В ту же ночь переплыл Буг в другом месте ефрейтор Лисков. По-русски Альфред Лисков. То через 2 «ф» пишется, то «в» на конце. Он переплыл Буг, сдался советским пограничникам и сообщил, что на рассвете 22 июня немецкая армия перейдёт в наступление на всём протяжении советской границы. Об этом, кстати, тоже есть в воспоминаниях Жукова. Но что получилось с Лисковым: ему, конечно же, те пограничники, которые его задержали, это были бойцы 90-го погранотряда майора Бычковского, не поверили. И стали этого Лискова передавать, что называется, по инстанциям. Под конвоем его на машине доставили в город Владимир-Волынский. Там выяснилось, что нет квалифицированного переводчика. Короче, когда его, наконец, допросили, это был час ночи 22 июня 1941 года.

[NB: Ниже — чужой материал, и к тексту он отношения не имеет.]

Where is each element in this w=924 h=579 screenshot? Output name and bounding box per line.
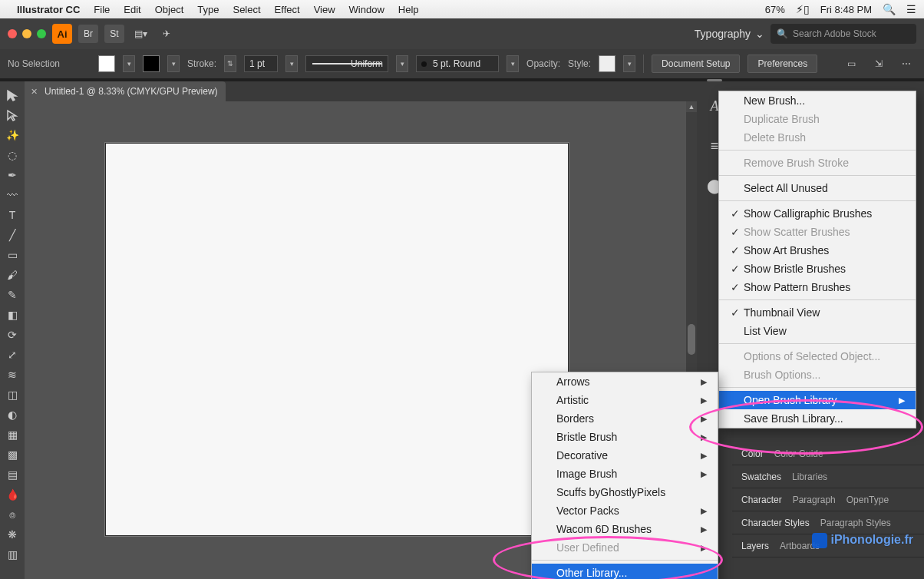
stroke-swatch[interactable] — [143, 55, 160, 72]
menu-item[interactable]: Arrows▶ — [532, 372, 718, 391]
menubar-edit[interactable]: Edit — [124, 4, 140, 15]
menubar-select[interactable]: Select — [233, 4, 260, 15]
scroll-thumb[interactable] — [688, 324, 695, 355]
dock-grip-icon[interactable] — [707, 79, 722, 81]
workspace-switcher[interactable]: Typography ⌄ — [695, 28, 764, 40]
brush-library-submenu[interactable]: Arrows▶Artistic▶Borders▶Bristle Brush▶De… — [531, 372, 718, 579]
column-graph-tool-icon[interactable]: ▥ — [2, 545, 22, 564]
eyedropper-tool-icon[interactable]: 🩸 — [2, 485, 22, 504]
graphic-style-swatch[interactable] — [599, 55, 615, 72]
fill-swatch[interactable] — [98, 55, 115, 72]
type-tool-icon[interactable]: T — [2, 206, 22, 224]
menubar-object[interactable]: Object — [155, 4, 184, 15]
artboard[interactable] — [105, 143, 569, 536]
stock-icon[interactable]: St — [104, 25, 124, 43]
tab-layers[interactable]: Layers — [741, 541, 769, 551]
menu-item[interactable]: List View — [719, 322, 916, 340]
panel-group-styles[interactable]: Character Styles Paragraph Styles — [732, 511, 924, 534]
mesh-tool-icon[interactable]: ▩ — [2, 445, 22, 464]
menu-item[interactable]: ✓Show Bristle Brushes — [719, 260, 916, 278]
stroke-stepper[interactable]: ⇅ — [224, 55, 236, 72]
close-tab-icon[interactable]: ✕ — [31, 87, 38, 97]
menu-item[interactable]: Wacom 6D Brushes▶ — [532, 520, 718, 538]
rectangle-tool-icon[interactable]: ▭ — [2, 246, 22, 264]
search-adobe-stock[interactable]: 🔍 Search Adobe Stock — [771, 24, 916, 44]
scale-tool-icon[interactable]: ⤢ — [2, 346, 22, 364]
scroll-up-arrow-icon[interactable]: ▲ — [686, 101, 697, 112]
menu-item[interactable]: Select All Unused — [719, 179, 916, 197]
menu-item[interactable]: Artistic▶ — [532, 391, 718, 409]
direct-selection-tool-icon[interactable] — [2, 106, 22, 124]
pen-tool-icon[interactable]: ✒︎ — [2, 166, 22, 184]
profile-dropdown[interactable]: ▾ — [396, 55, 408, 72]
opacity-label[interactable]: Opacity: — [526, 58, 560, 69]
line-segment-tool-icon[interactable]: ╱ — [2, 226, 22, 244]
brush-dropdown[interactable]: ▾ — [507, 55, 519, 72]
stroke-flyout[interactable]: ▾ — [167, 55, 180, 72]
magic-wand-tool-icon[interactable]: ✨ — [2, 126, 22, 144]
panel-group-character[interactable]: Character Paragraph OpenType — [732, 488, 924, 511]
document-setup-button[interactable]: Document Setup — [652, 55, 740, 73]
stroke-weight-field[interactable]: 1 pt — [244, 55, 278, 72]
free-transform-tool-icon[interactable]: ◫ — [2, 385, 22, 404]
gradient-tool-icon[interactable]: ▤ — [2, 465, 22, 484]
panel-group-color[interactable]: Color Color Guide — [732, 442, 924, 465]
zoom-window-button[interactable] — [37, 29, 46, 38]
preferences-button[interactable]: Preferences — [747, 55, 817, 73]
tab-paragraph[interactable]: Paragraph — [793, 495, 836, 505]
menu-item[interactable]: Vector Packs▶ — [532, 501, 718, 520]
align-icon[interactable]: ▭ — [841, 55, 861, 73]
gpu-rocket-icon[interactable]: ✈︎ — [157, 25, 177, 43]
shape-builder-tool-icon[interactable]: ◐ — [2, 405, 22, 424]
rotate-tool-icon[interactable]: ⟳ — [2, 326, 22, 344]
menubar-view[interactable]: View — [314, 4, 335, 15]
curvature-tool-icon[interactable]: 〰︎ — [2, 186, 22, 204]
window-traffic-lights[interactable] — [8, 29, 46, 38]
brush-definition-field[interactable]: 5 pt. Round — [416, 55, 499, 72]
width-tool-icon[interactable]: ≋ — [2, 366, 22, 384]
style-dropdown[interactable]: ▾ — [623, 55, 635, 72]
tab-swatches[interactable]: Swatches — [741, 471, 781, 482]
menubar-file[interactable]: File — [94, 4, 110, 15]
tab-character[interactable]: Character — [741, 495, 782, 505]
tab-color[interactable]: Color — [741, 448, 764, 459]
tab-libraries[interactable]: Libraries — [792, 471, 827, 482]
menu-item[interactable]: Bristle Brush▶ — [532, 428, 718, 446]
menu-item[interactable]: Decorative▶ — [532, 446, 718, 465]
tab-opentype[interactable]: OpenType — [846, 495, 889, 505]
arrange-documents-icon[interactable]: ▤▾ — [130, 25, 150, 43]
mac-menubar[interactable]: Illustrator CC File Edit Object Type Sel… — [0, 0, 924, 18]
eraser-tool-icon[interactable]: ◧ — [2, 306, 22, 324]
menu-item[interactable]: ✓Thumbnail View — [719, 303, 916, 322]
menu-item[interactable]: Image Brush▶ — [532, 465, 718, 483]
brushes-panel-menu[interactable]: New Brush...Duplicate BrushDelete BrushR… — [718, 91, 916, 428]
spotlight-search-icon[interactable]: 🔍 — [883, 3, 896, 15]
menu-item[interactable]: ✓Show Calligraphic Brushes — [719, 204, 916, 223]
document-tab[interactable]: ✕ Untitled-1 @ 8.33% (CMYK/GPU Preview) — [25, 81, 226, 101]
minimize-window-button[interactable] — [22, 29, 31, 38]
menu-item[interactable]: Borders▶ — [532, 409, 718, 428]
menu-item[interactable]: Other Library... — [532, 564, 718, 579]
menubar-help[interactable]: Help — [398, 4, 419, 15]
menu-item[interactable]: ✓Show Art Brushes — [719, 241, 916, 260]
menu-item[interactable]: Scuffs byGhostlyPixels — [532, 483, 718, 501]
menu-item[interactable]: Save Brush Library... — [719, 409, 916, 428]
tab-character-styles[interactable]: Character Styles — [741, 518, 810, 528]
menubar-app-name[interactable]: Illustrator CC — [17, 4, 80, 15]
menubar-list-icon[interactable]: ☰ — [906, 3, 916, 15]
menubar-window[interactable]: Window — [349, 4, 384, 15]
menu-item[interactable]: ✓Show Pattern Brushes — [719, 278, 916, 296]
menubar-effect[interactable]: Effect — [275, 4, 300, 15]
menu-item[interactable]: New Brush... — [719, 91, 916, 110]
close-window-button[interactable] — [8, 29, 17, 38]
panel-group-swatches[interactable]: Swatches Libraries — [732, 465, 924, 488]
bridge-icon[interactable]: Br — [78, 25, 98, 43]
transform-icon[interactable]: ⇲ — [869, 55, 889, 73]
shaper-tool-icon[interactable]: ✎ — [2, 286, 22, 304]
tab-color-guide[interactable]: Color Guide — [774, 448, 823, 459]
stroke-weight-dropdown[interactable]: ▾ — [285, 55, 298, 72]
more-options-icon[interactable]: ⋯ — [896, 55, 916, 73]
menu-item[interactable]: Open Brush Library▶ — [719, 391, 916, 409]
paintbrush-tool-icon[interactable]: 🖌︎ — [2, 266, 22, 284]
blend-tool-icon[interactable]: ⌾ — [2, 505, 22, 524]
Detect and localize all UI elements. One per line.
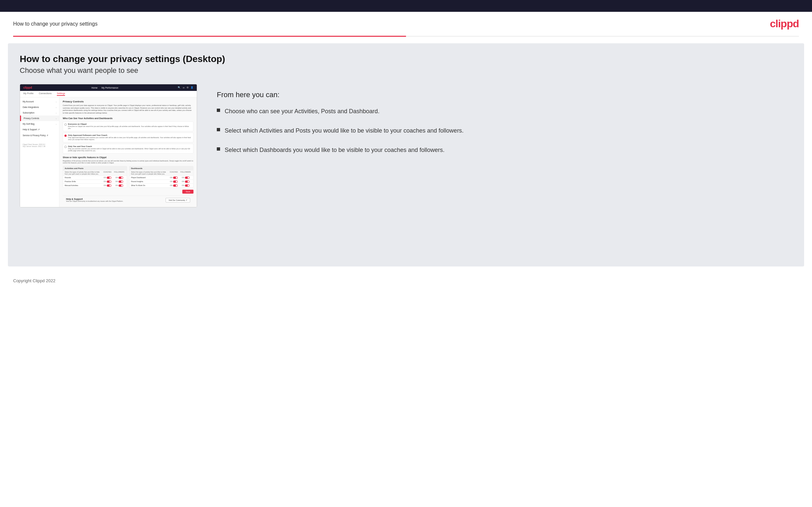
main-content: How to change your privacy settings (Des… — [8, 43, 804, 267]
mock-toggle-switch-2 — [118, 177, 123, 179]
mock-row-round-insights-label: Round Insights — [131, 180, 168, 182]
mock-save-row: Save — [63, 188, 194, 195]
top-bar — [0, 0, 812, 12]
mock-radio-label-1: Everyone on Clippd — [68, 123, 192, 125]
mock-radio-only-you: Only You and Your Coach Only you and the… — [63, 144, 194, 154]
mock-body: My Account› Data Integrations› Subscript… — [20, 98, 197, 207]
settings-icon: ⚙ — [187, 86, 189, 89]
mock-row-player-dash: Player Dashboard ON ON — [130, 176, 193, 179]
mock-on-label-9: ON — [170, 180, 172, 182]
mock-toggle-switch-3 — [107, 180, 111, 183]
mock-row-what-to-work-label: What To Work On — [131, 184, 168, 186]
mock-main-area: Privacy Controls Control how you and you… — [59, 98, 197, 207]
mock-navbar: clippd Home My Performance 🔍 ⚌ ⚙ 👤 — [20, 84, 197, 91]
mock-activities-table: Activities and Posts Select the types of… — [63, 166, 127, 188]
mock-toggle-desc: Regardless of the privacy controls that … — [63, 160, 194, 164]
mock-toggle-ri-coach: ON — [168, 180, 180, 183]
mock-dashboards-title: Dashboards — [130, 166, 193, 170]
mock-version: Clippd Client Version: 2022.8.2SQL Serve… — [20, 142, 59, 149]
mock-on-label-2: ON — [115, 177, 118, 178]
mock-sidebar-data-integrations: Data Integrations› — [20, 104, 59, 110]
bullet-item-2: Select which Activities and Posts you wo… — [217, 126, 792, 135]
mock-save-button[interactable]: Save — [182, 190, 194, 193]
mock-toggle-wtw-coach: ON — [168, 184, 180, 187]
screenshot-mockup: clippd Home My Performance 🔍 ⚌ ⚙ 👤 My Pr… — [20, 84, 197, 208]
mock-row-manual-label: Manual Activities — [65, 184, 101, 186]
mock-row-what-to-work: What To Work On ON ON — [130, 183, 193, 187]
mock-radio-desc-2: Only approved followers and coaches you … — [68, 136, 192, 141]
mock-on-label-4: ON — [115, 180, 118, 182]
bullet-square-3 — [217, 147, 220, 151]
mock-row-round-insights: Round Insights ON ON — [130, 179, 193, 183]
mock-nav-performance: My Performance — [101, 87, 118, 89]
from-here-title: From here you can: — [217, 91, 792, 99]
bullet-text-1: Choose who can see your Activities, Post… — [225, 107, 379, 116]
mock-toggle-switch-7 — [173, 177, 178, 179]
right-panel: From here you can: Choose who can see yo… — [210, 84, 792, 165]
mock-radio-circle-1 — [64, 123, 67, 126]
page-heading: How to change your privacy settings (Des… — [20, 54, 792, 64]
mock-on-label-1: ON — [103, 177, 106, 178]
mock-toggle-pdash-follower: ON — [180, 177, 192, 179]
header-divider — [13, 36, 799, 37]
mock-visit-community-button[interactable]: Visit Our Community ↗ — [165, 198, 190, 203]
mock-toggle-tables: Activities and Posts Select the types of… — [63, 166, 194, 188]
mock-toggle-switch-1 — [107, 177, 111, 179]
bullet-item-3: Select which Dashboards you would like t… — [217, 146, 792, 155]
mock-on-label-8: ON — [182, 177, 184, 178]
mock-dashboards-col-headers: Select the types of activity that you'd … — [130, 170, 193, 176]
mock-toggle-manual-coach: ON — [101, 184, 113, 187]
bullet-square-2 — [217, 128, 220, 131]
mock-toggle-drills-coach: ON — [101, 180, 113, 183]
mock-dashboards-table: Dashboards Select the types of activity … — [129, 166, 194, 188]
mock-on-label-10: ON — [182, 180, 184, 182]
mock-radio-desc-1: Everyone on Clippd can search for you an… — [68, 125, 192, 130]
copyright: Copyright Clippd 2022 — [13, 278, 55, 283]
mock-radio-circle-3 — [64, 146, 67, 148]
header-title: How to change your privacy settings — [13, 21, 98, 27]
mock-sub-nav-connections: Connections — [39, 92, 52, 96]
mock-sub-nav: My Profile Connections Settings — [20, 91, 197, 98]
mock-activities-col-headers: Select the types of activity that you'd … — [63, 170, 127, 176]
mock-on-label-6: ON — [115, 184, 118, 186]
mock-nav-icons: 🔍 ⚌ ⚙ 👤 — [178, 86, 194, 89]
mock-help-section: Help & Support Visit our Clippd communit… — [63, 195, 194, 205]
mock-toggle-drills-follower: ON — [113, 180, 125, 183]
mock-col-coaches-1: COACHES — [101, 171, 113, 175]
header: How to change your privacy settings clip… — [0, 12, 812, 36]
content-layout: clippd Home My Performance 🔍 ⚌ ⚙ 👤 My Pr… — [20, 84, 792, 208]
mock-toggle-pdash-coach: ON — [168, 177, 180, 179]
footer: Copyright Clippd 2022 — [0, 273, 812, 288]
mock-toggle-switch-11 — [173, 184, 178, 187]
mock-col-coaches-2: COACHES — [168, 171, 180, 175]
mock-toggle-switch-5 — [107, 184, 111, 187]
mock-row-rounds: Rounds ON ON — [63, 176, 127, 179]
mock-who-can-see-title: Who Can See Your Activities and Dashboar… — [63, 117, 194, 119]
page-subheading: Choose what you want people to see — [20, 66, 792, 75]
mock-help-desc: Visit our Clippd community to troublesho… — [66, 200, 123, 202]
mock-toggle-switch-8 — [185, 177, 190, 179]
mock-radio-label-2: Only Approved Followers and Your Coach — [68, 134, 192, 136]
search-icon: 🔍 — [178, 86, 181, 89]
mock-toggle-section: Show or hide specific features in Clippd… — [63, 156, 194, 188]
bullet-list: Choose who can see your Activities, Post… — [217, 107, 792, 155]
mock-dashboards-col-label: Select the types of activity that you'd … — [131, 171, 168, 175]
bullet-text-2: Select which Activities and Posts you wo… — [225, 126, 463, 135]
mock-toggle-switch-9 — [173, 180, 178, 183]
mock-sidebar-account: My Account› — [20, 99, 59, 104]
mock-radio-followers: Only Approved Followers and Your Coach O… — [63, 132, 194, 143]
mock-on-label-11: ON — [170, 184, 172, 186]
mock-on-label-7: ON — [170, 177, 172, 178]
mock-toggle-ri-follower: ON — [180, 180, 192, 183]
mock-sidebar-help: Help & Support ↗ — [20, 127, 59, 132]
mock-radio-text-2: Only Approved Followers and Your Coach O… — [68, 134, 192, 141]
mock-toggle-switch-12 — [185, 184, 190, 187]
mock-toggle-manual-follower: ON — [113, 184, 125, 187]
mock-sidebar-service: Service & Privacy Policy ↗ — [20, 132, 59, 138]
mock-sub-nav-settings: Settings — [57, 92, 65, 96]
mock-sidebar-privacy: Privacy Controls› — [20, 115, 59, 121]
mock-sidebar-subscription: Subscription› — [20, 110, 59, 115]
avatar: 👤 — [191, 86, 194, 89]
mock-logo: clippd — [23, 86, 32, 89]
mock-radio-desc-3: Only you and the coaches you connect wit… — [68, 148, 192, 152]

Через 3 часа начался артиллерийский обстрел, что полностью подтвердило показания Лискова. Здесь интересна дальнейшая судьба этого человека. Лисков объявил себя коммунистом. От его имени писали советские газеты, его фотография была в советских газетах. Он выступал с антигитлеровскими заявлениями. Таким образом привлёк внимание Коминтерна и сам попал. Им заинтересовалась немецкая секция и другие товарищи. И он стал одним из сотрудников немецкого отдела Коминтерна и участвовал в антифашистской пропаганде.

Но Лисков оказался не столько просто понятен, как это казалось, когда он переплыл. Дело в том, что Лисков считал себя (а может быть, на самом деле был) интеллектуалом и позволял себе критически высказываться о деятельности Коминтерна и написал критическую записку под названием «Что делает Коминтерн». В ней он критиковал советско-германские соглашения 1939 года, что вызвало, конечно, неудовольствие генерального секретаря исполкома Коминтерна Георгия Димитрова, секретаря исполкома Вильгельма Пика и других руководящих товарищей.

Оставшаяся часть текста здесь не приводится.